SOURCE DATA: Begin
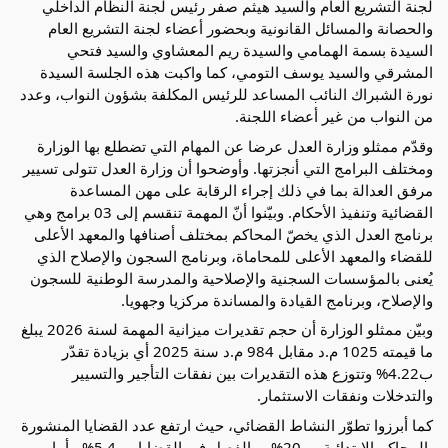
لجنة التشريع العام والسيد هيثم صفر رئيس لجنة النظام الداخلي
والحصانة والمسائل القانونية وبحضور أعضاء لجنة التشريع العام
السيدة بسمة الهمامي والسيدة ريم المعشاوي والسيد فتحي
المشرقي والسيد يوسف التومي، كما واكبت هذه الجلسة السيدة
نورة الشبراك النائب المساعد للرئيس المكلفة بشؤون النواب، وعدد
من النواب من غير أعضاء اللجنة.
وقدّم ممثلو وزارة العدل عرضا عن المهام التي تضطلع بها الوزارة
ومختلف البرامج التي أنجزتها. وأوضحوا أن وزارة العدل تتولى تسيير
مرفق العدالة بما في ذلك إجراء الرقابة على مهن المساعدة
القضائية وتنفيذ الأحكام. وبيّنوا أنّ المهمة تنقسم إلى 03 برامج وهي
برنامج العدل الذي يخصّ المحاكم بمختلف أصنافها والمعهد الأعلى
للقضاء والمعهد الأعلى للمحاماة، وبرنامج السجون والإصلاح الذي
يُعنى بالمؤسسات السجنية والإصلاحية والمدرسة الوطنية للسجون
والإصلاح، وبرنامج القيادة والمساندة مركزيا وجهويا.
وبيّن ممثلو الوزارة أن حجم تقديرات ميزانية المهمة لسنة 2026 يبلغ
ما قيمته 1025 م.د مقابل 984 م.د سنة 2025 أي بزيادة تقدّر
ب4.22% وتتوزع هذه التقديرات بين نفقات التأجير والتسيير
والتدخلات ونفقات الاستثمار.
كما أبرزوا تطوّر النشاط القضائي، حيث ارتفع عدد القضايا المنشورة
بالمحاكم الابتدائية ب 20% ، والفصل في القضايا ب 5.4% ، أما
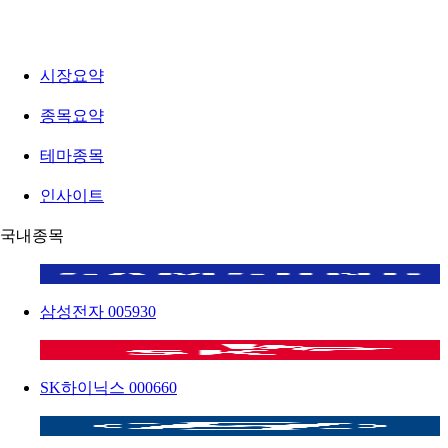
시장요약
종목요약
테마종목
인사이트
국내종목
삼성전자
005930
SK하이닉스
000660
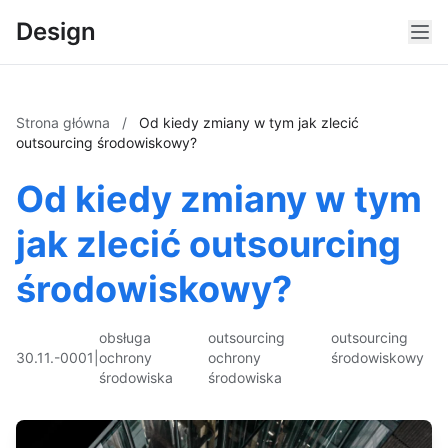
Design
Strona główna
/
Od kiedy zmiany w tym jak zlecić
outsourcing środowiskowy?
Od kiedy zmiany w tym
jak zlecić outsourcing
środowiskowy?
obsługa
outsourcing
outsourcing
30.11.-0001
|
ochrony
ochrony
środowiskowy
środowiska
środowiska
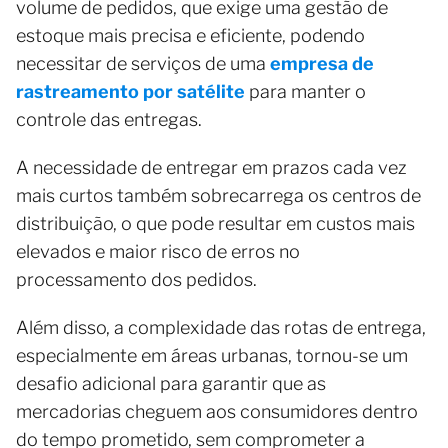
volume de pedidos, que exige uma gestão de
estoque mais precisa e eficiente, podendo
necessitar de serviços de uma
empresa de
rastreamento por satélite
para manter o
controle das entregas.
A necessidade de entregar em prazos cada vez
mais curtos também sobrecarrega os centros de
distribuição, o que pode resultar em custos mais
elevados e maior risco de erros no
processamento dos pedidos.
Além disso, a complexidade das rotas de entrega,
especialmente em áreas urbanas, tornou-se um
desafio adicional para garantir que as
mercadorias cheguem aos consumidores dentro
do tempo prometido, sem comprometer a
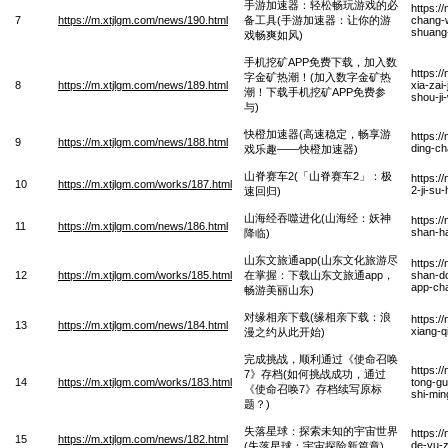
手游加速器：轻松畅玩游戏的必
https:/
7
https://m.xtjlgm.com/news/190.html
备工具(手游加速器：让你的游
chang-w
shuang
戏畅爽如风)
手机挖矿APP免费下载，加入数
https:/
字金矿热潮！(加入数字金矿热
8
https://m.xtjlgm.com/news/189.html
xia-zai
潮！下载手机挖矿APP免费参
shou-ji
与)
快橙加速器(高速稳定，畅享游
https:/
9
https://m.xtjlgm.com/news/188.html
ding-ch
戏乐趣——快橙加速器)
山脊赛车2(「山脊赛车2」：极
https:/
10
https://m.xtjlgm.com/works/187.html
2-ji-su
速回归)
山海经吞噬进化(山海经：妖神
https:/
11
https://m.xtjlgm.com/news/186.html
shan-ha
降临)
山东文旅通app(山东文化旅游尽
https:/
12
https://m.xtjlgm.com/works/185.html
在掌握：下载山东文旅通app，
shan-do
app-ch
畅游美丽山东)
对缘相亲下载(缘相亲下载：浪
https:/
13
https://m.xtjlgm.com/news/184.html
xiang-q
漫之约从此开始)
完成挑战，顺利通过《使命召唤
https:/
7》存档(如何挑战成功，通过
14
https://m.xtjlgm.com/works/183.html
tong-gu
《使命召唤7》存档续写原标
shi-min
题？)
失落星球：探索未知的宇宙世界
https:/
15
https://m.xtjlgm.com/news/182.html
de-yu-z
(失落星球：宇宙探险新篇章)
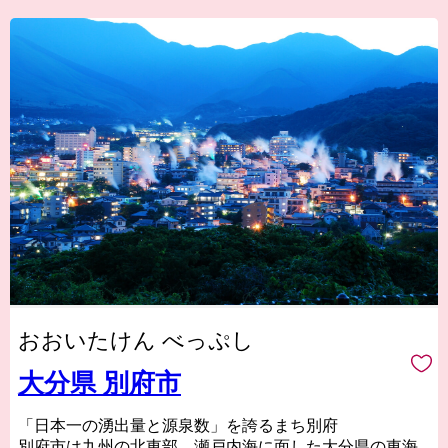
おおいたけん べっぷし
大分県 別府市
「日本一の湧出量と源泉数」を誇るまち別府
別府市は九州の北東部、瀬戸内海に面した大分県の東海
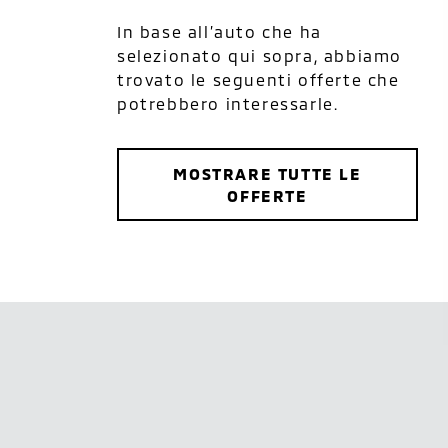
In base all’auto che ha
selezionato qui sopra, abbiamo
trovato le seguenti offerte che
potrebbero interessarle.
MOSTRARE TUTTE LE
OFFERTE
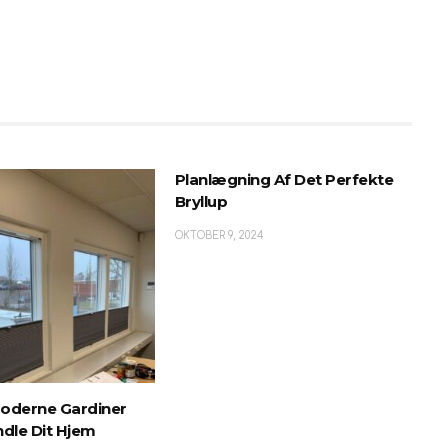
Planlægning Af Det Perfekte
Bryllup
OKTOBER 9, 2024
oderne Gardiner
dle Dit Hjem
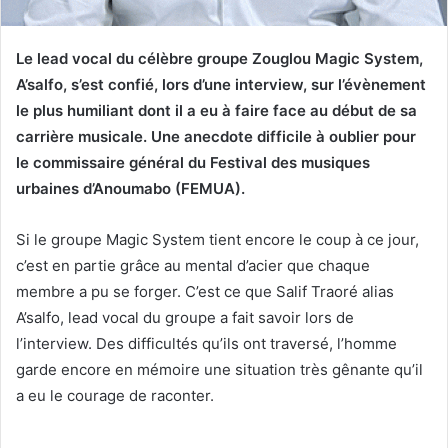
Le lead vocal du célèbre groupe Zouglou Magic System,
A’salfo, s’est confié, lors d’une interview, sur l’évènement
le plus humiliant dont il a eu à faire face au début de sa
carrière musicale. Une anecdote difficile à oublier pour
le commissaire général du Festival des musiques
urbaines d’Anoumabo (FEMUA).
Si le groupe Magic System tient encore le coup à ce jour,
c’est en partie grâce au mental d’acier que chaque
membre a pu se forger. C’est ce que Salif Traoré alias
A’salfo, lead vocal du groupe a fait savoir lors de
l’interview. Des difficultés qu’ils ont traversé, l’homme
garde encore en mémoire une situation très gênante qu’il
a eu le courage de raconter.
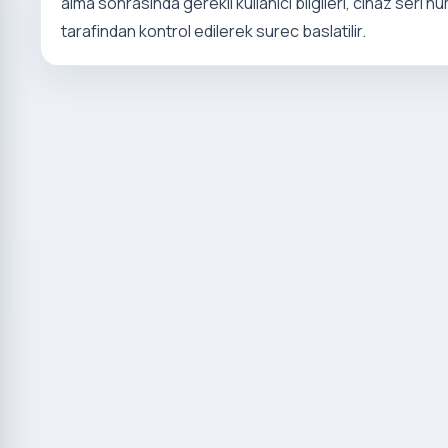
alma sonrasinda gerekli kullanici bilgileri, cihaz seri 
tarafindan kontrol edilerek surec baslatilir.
SOURCE DATA: End
→ WHAT IS EXPECTED
Scan the data for the string "encore" and copy each line in which it occurs.

→ RESPONSE BELOW
Si le groupe Magic System tient encore le coup à ce jour,
garde encore en mémoire une situation très gênante qu’il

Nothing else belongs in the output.